Stored data entries:
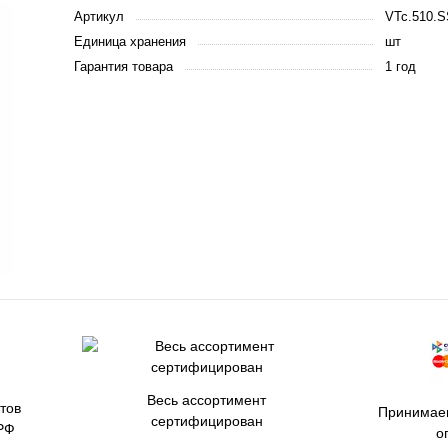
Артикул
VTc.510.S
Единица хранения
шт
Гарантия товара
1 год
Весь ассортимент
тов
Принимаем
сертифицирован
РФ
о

* * *

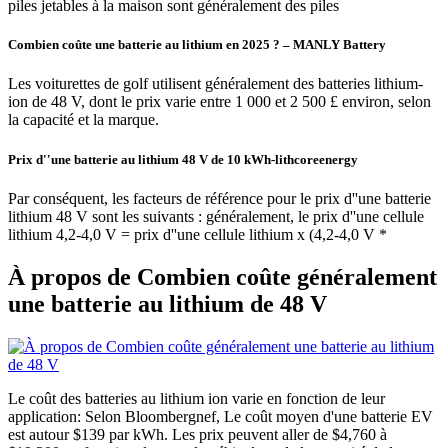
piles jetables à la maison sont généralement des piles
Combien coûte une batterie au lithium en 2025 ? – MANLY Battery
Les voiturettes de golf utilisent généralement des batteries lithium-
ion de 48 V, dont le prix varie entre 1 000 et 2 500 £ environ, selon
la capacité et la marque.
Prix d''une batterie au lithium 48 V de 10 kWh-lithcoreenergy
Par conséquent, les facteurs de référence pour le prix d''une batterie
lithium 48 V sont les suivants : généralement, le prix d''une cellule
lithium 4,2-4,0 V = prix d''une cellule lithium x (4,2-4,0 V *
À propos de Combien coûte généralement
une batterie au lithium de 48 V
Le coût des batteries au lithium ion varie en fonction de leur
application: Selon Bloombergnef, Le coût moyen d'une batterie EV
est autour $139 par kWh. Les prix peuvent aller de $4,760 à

...

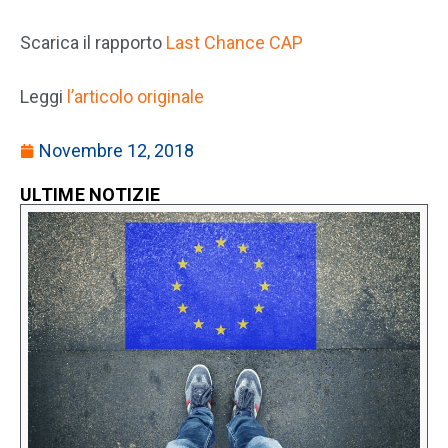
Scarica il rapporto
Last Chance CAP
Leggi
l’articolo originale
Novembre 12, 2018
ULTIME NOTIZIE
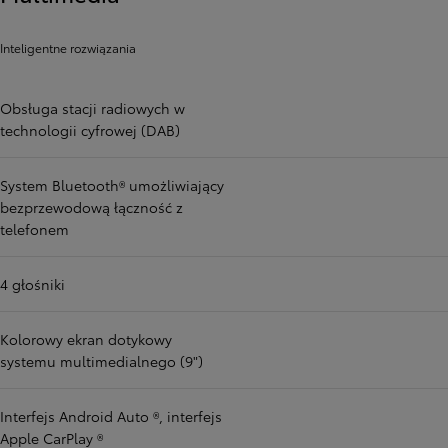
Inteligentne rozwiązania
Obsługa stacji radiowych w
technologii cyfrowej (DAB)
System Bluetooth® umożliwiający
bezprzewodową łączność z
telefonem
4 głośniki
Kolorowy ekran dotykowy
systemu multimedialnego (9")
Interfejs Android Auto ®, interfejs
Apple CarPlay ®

§ Instructions to follow: If a line in the records contains the word "lithium", copy it out.

§ Answer below:
Combien coûte une batterie au lithium en 2025 ? – MANLY Battery
Les voiturettes de golf utilisent généralement des batteries lithium-
Prix d''une batterie au lithium 48 V de 10 kWh-lithcoreenergy
lithium 48 V sont les suivants : généralement, le prix d''une cellule
lithium 4,2-4,0 V = prix d''une cellule lithium x (4,2-4,0 V *
une batterie au lithium de 48 V
Le coût des batteries au lithium ion varie en fonction de leur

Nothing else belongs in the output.